Blade Runner must be my next thread – lots to say on that!
thoughts of murnau
Starlogger
MemberChestbursterAug-01-2017 8:37 AM@murnau (love the name, btw!) "Alien" is, to me, the best Horror and the best Science Fiction movie of all-time. I can never imagine it being topped. It is, as you say, so deep and dark and there are just so many layers in it...it stands up to time and multiple viewings very well, never appearing "hokey" or dated. Just a fantastic film in so many ways. I could watch it a bazillion times...in fact, I may have!
ignorantGuy
MemberChestbursterAug-01-2017 9:05 AMSorry murnau but I would not include Shaw in the same category. She is no "virgin", she has sex with Halloway, she does not run from the space "dickhead". Further more we "have" probably for years before giving birth to many "bastards" like us. Sorry I still don't understand why did she have the most horrific death in the franchise. So that woman should not trust men, that naivety story again?
murnau
MemberOvomorphAug-01-2017 9:19 AMThanks Starlogger – I agree!
You’re right Red0guy, Shaw is a bit different, as Prometheus is different. There is no xeno in it (Deacon aside), but the creatures in it do show erotic-genital features of both sexes. Yes, she is sexually active too, which is anomalous (Ripley in A3 aside, too, I’m only talking about Scott’s Alien movies). But her insemination is a violation by David, and so she is, like Ripley, the victim of male/’alien’ violence in Prometheus. She prevails in Prometheus, but remains under threat. Her disgusting mutilation is the most disturbing part of A:C for me, even as it restores the central horror theme of Scott’s Alien. This theme revolves around male creation, a theme common to Alien & Blade Runner. The male characters wish to supplant ‘Mother’, they want to claim her gift of creation for their own. The other element to this is a ‘rage’ against ‘Mother’, involving the wish to destroy, devour, ‘have’ her as her gifts are taken from her. That is why David experiments upon her, claims to love and mourn her, and yet keeps her mutilated body on display.

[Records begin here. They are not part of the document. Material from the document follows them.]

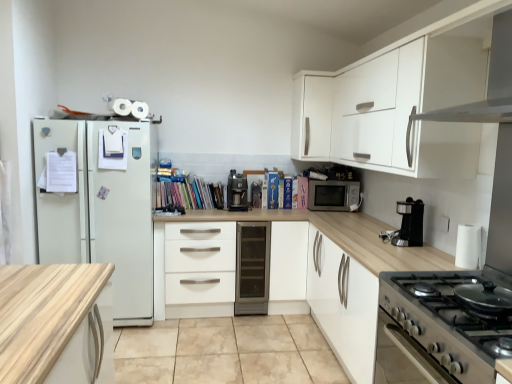 In order to click on space that is in front of white matte drawer at center in this screenshot , I will do `click(186, 339)`. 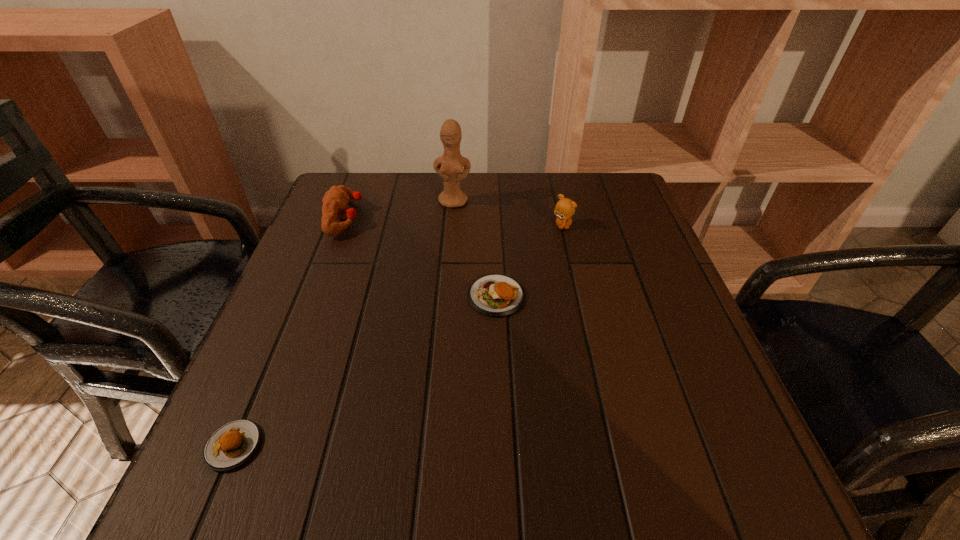 At what (x,y) coordinates should I click in order to perform the action: click on free region at the far edge. Please return your answer as a coordinate pair (x, y). This screenshot has width=960, height=540. Looking at the image, I should click on (485, 218).

You are a GUI agent. You are given a task and a screenshot of the screen. Output one action in this format:
    pyautogui.click(x=<x>, y=<y>)
    Task: Click on the vacant space at the near edge of the desktop
    Image resolution: width=960 pixels, height=540 pixels.
    Given the screenshot: What is the action you would take?
    pyautogui.click(x=648, y=476)

Locate an element on the screen. vacant space at the left edge of the desktop is located at coordinates [x=278, y=363].

Identify the location of vacant space at the right edge of the desktop. (652, 342).

Locate an element on the screen. The width and height of the screenshot is (960, 540). free space at the far left corner is located at coordinates (385, 189).

This screenshot has width=960, height=540. What are the coordinates of `vacant region at the far right corner of the desktop` in the screenshot? It's located at (588, 205).

The height and width of the screenshot is (540, 960). Identify the location of vacant space at the near right corner. (679, 475).

The height and width of the screenshot is (540, 960). I want to click on free spot between the figurine and the nearer food, so click(344, 323).

The height and width of the screenshot is (540, 960). Identify the location of free point between the nearest object and the third shortest object. (289, 332).

The height and width of the screenshot is (540, 960). I want to click on free point between the third shortest object and the right food, so click(x=420, y=257).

His pleasure at seeing her pulled apart is what makes the scenes in the lab so disturbing.
thoughts of murnau
murnau
MemberOvomorphAug-01-2017 9:58 AMIt might be said that the weaker presence of these horror/sex/creation/agression themes in Prometheus is (partly) behind the disappointment expressed by so many fans. Other reasons given, such as the sketchy characterisation, don't seem so convincing to me. The characters in Alien are sketches, although much better sketches....
thoughts of murnau
Lawrence of Arabia
MemberChestbursterAug-01-2017 11:11 AMmurnau Isn't it established in Aliens that Ripley had a daughter? So she isn't a technical virgin per se either lol
I agree with everything you're saying though :)
"The trick, William Potter, is not minding that it hurts."
murnau
MemberOvomorphAug-02-2017 4:04 AMThat's Cameron's Aliens, which I'm not discussing, and also that's a plot detail that's happened offscreen. What's important is the way in which a character functions within the narrative flow, and within the economy of ideas, events and images that happens in real-time. A movie is like a dream, made by many hands of course, but all involved belong to the same moment in history and (mostly) to the same culture, which means they will make something that either reflects or, more rarely, challenges the values of the culture within whose forces it is made. Personal issues, such as the agressivity I've been talking about, belong to the individual, yes, but are also shared by many others since we are all human minds/bodies with shared impulses and psychologies. These impulses make the culture around us too, and so cultural themes are often personal ones, and vice versa.
Good point though! In Aliens the threat is to the nuclear family. In Alien the threat is darker, wilder, more obscene and more erotic. That's what makes it horror, while Aliens is action, and satire, and adventure. Damn fine action, oh yes, but a different beast to Alien.